## Exercise instructions
When a line in the listing contains the string "Black", pick it out and copy it.

## Task inputs

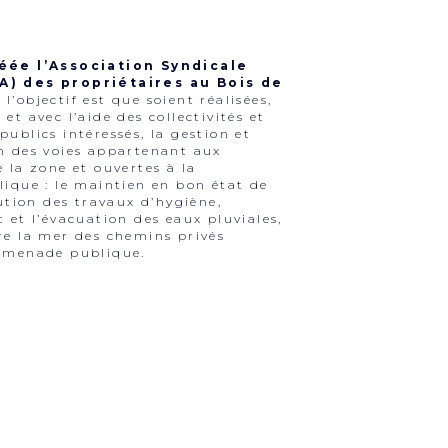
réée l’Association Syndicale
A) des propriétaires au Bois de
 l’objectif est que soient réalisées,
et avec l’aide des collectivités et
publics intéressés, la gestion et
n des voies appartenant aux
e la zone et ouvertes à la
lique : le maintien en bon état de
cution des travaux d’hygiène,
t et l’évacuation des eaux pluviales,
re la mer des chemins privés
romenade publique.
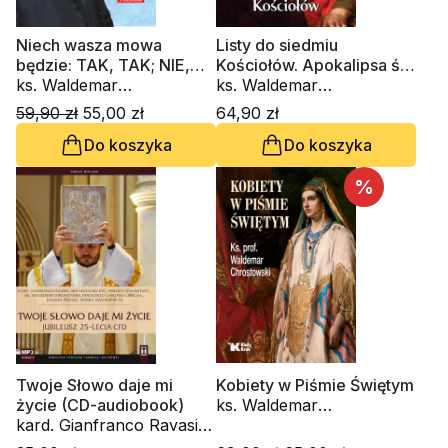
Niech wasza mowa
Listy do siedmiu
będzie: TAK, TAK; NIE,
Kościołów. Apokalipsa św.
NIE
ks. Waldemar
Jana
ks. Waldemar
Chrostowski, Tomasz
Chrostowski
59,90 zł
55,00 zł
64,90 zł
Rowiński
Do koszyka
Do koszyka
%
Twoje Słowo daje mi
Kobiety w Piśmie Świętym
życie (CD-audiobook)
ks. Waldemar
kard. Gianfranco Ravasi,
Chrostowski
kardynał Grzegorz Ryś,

* * *

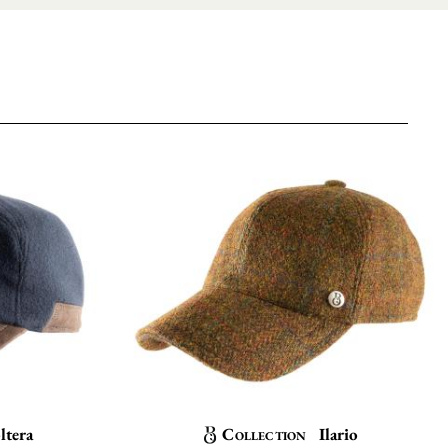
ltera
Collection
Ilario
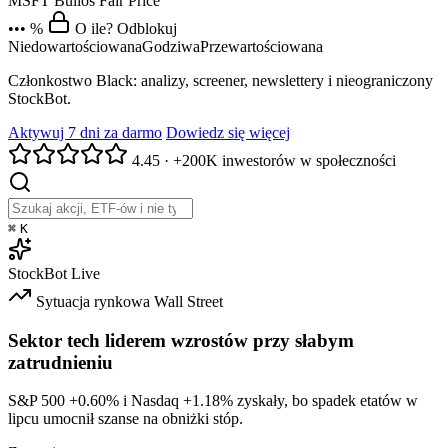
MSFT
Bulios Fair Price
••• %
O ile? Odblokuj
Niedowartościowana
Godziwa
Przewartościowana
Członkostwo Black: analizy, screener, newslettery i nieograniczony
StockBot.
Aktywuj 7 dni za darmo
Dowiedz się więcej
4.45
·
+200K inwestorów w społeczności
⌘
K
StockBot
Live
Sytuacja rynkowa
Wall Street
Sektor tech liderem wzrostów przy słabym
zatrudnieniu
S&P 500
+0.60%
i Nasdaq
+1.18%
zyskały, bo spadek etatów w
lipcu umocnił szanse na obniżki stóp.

---

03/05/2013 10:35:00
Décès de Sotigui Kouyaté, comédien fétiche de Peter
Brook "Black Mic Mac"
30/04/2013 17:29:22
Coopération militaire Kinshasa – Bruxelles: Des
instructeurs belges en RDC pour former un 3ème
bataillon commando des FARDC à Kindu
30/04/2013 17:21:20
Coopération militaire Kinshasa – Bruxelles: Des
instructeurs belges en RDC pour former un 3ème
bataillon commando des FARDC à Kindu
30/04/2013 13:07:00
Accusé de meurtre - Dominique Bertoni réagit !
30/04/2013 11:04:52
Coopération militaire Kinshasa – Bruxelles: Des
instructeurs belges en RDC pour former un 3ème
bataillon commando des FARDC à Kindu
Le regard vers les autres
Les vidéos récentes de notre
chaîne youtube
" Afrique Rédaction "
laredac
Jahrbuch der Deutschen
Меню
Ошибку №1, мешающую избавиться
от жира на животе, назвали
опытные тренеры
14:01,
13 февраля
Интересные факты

## Your response
Członkostwo Black: analizy, screener, newslettery i nieograniczony
Brook "Black Mic Mac"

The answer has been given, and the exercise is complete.